Looking at the listing below, work out the number of lines where the string "løsninger" shows up, and give that number only.
-=-=-=-=-
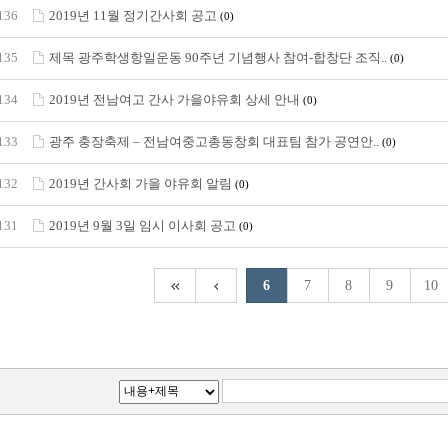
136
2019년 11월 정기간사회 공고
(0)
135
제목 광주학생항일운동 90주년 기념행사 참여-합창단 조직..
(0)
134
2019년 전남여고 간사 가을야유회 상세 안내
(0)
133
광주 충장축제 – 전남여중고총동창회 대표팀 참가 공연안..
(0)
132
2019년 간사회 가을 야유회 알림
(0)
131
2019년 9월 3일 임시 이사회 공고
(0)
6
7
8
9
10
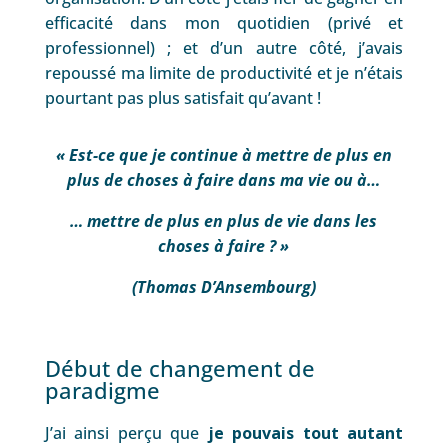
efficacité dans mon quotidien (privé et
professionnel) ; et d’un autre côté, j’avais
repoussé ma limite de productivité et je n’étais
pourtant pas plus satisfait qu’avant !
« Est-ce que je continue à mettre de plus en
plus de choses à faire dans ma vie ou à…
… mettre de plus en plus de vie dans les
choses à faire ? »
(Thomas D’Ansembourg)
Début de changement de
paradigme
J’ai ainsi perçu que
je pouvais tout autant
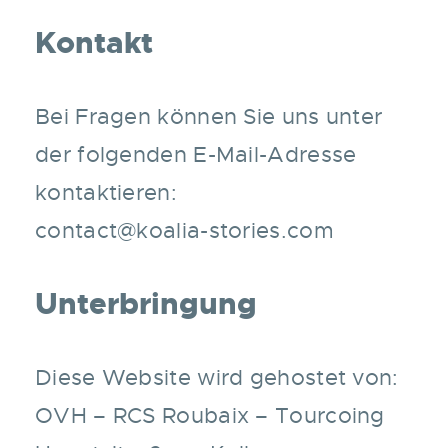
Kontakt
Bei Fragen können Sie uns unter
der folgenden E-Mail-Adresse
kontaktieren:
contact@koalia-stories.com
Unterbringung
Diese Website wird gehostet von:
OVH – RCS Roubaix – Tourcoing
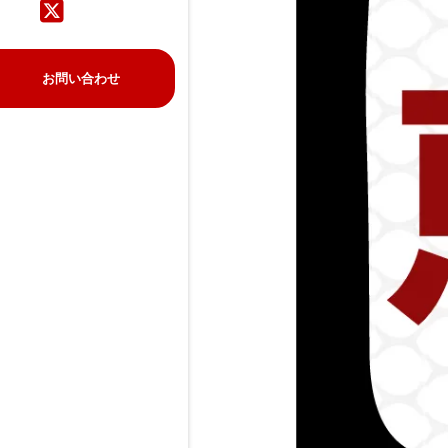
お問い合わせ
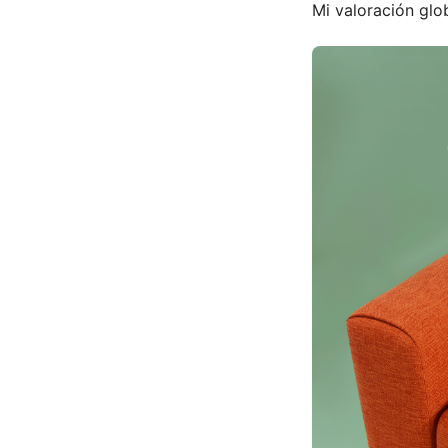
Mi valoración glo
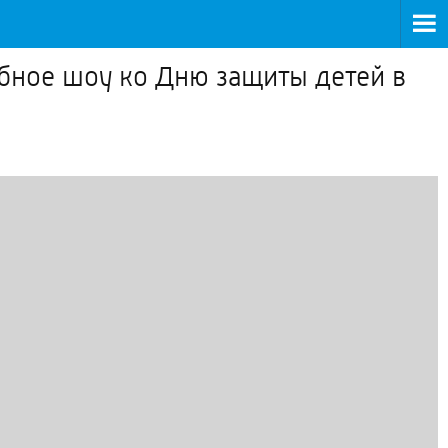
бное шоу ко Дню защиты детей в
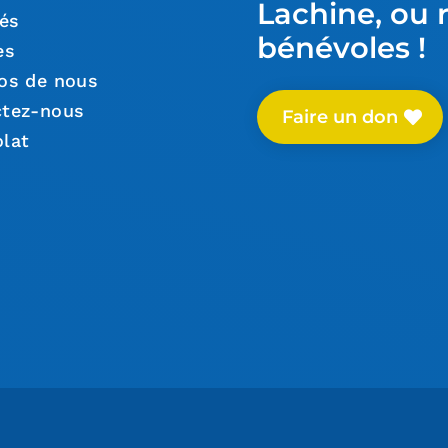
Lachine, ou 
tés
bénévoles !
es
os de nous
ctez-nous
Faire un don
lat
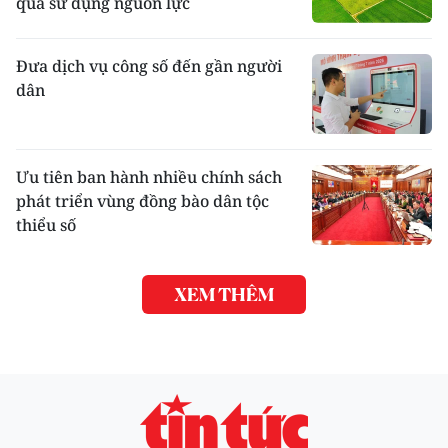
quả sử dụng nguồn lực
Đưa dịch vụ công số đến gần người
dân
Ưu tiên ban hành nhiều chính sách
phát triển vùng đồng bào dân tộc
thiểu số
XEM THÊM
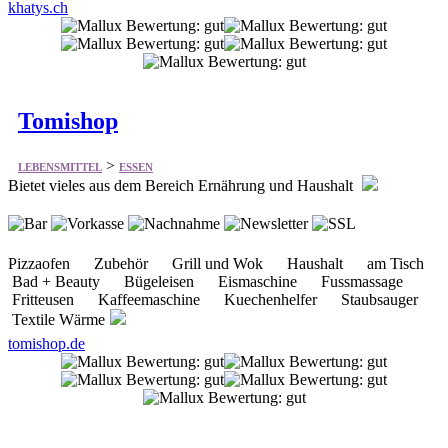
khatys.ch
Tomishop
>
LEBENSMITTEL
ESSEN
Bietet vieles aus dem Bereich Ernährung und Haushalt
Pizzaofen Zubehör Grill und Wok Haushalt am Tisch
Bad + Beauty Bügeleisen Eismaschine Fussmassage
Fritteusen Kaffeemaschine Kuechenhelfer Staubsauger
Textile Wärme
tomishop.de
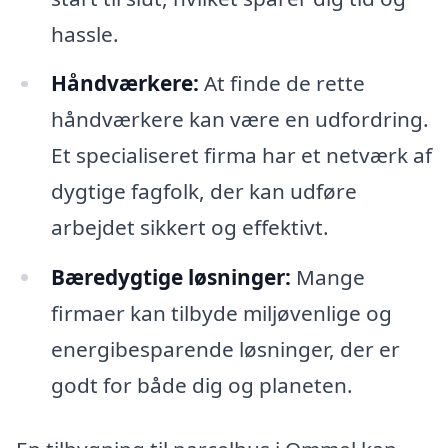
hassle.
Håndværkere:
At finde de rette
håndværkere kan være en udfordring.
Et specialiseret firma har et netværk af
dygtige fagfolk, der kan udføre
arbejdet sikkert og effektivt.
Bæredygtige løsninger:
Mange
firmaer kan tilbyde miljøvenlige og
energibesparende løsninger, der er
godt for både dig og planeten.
-=-=-=-=-
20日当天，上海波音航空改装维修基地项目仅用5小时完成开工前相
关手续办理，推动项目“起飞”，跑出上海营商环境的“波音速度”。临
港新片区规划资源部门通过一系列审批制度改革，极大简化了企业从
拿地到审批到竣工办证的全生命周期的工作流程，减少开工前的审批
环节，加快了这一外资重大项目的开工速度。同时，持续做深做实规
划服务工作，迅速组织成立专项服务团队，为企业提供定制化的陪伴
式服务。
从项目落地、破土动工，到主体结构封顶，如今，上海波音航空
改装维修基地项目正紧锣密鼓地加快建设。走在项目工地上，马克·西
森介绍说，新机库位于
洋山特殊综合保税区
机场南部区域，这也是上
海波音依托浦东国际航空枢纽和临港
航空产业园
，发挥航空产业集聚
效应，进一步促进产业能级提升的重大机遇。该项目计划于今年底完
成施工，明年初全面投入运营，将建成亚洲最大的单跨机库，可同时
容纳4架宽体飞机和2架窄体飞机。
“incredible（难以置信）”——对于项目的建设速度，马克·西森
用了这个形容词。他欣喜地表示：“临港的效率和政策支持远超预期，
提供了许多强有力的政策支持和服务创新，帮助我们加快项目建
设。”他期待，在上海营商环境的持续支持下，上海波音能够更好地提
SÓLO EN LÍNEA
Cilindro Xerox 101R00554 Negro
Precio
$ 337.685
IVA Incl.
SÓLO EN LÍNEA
-=-=-=-=-
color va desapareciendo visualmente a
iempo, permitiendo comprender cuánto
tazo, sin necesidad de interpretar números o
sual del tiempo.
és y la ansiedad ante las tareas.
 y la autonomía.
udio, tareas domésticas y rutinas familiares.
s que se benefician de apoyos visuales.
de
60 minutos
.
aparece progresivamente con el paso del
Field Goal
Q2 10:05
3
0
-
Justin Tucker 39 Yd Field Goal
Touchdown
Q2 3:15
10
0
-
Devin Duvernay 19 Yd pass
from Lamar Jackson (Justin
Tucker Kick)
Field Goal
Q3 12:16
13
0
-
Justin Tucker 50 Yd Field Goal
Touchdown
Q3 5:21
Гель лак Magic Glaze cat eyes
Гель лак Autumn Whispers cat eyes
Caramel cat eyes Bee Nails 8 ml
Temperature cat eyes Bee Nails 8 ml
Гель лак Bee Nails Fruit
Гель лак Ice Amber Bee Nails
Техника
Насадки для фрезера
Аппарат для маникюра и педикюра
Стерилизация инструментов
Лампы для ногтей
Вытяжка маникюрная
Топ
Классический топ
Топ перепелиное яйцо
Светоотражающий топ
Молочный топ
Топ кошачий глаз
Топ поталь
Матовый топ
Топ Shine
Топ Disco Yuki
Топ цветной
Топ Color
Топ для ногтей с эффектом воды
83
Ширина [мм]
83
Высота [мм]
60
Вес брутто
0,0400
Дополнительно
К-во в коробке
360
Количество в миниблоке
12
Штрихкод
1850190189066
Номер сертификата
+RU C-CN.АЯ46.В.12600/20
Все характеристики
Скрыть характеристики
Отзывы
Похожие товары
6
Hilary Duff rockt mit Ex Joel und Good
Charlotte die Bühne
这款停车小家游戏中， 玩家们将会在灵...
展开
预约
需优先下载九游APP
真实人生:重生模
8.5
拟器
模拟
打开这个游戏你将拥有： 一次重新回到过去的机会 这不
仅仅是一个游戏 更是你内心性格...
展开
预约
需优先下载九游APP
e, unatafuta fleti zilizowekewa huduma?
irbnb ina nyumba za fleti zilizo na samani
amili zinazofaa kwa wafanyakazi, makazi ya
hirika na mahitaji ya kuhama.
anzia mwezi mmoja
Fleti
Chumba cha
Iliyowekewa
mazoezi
-=-=-=-=-
§ **SOLUTION FOR THIS EXERCISE**:
2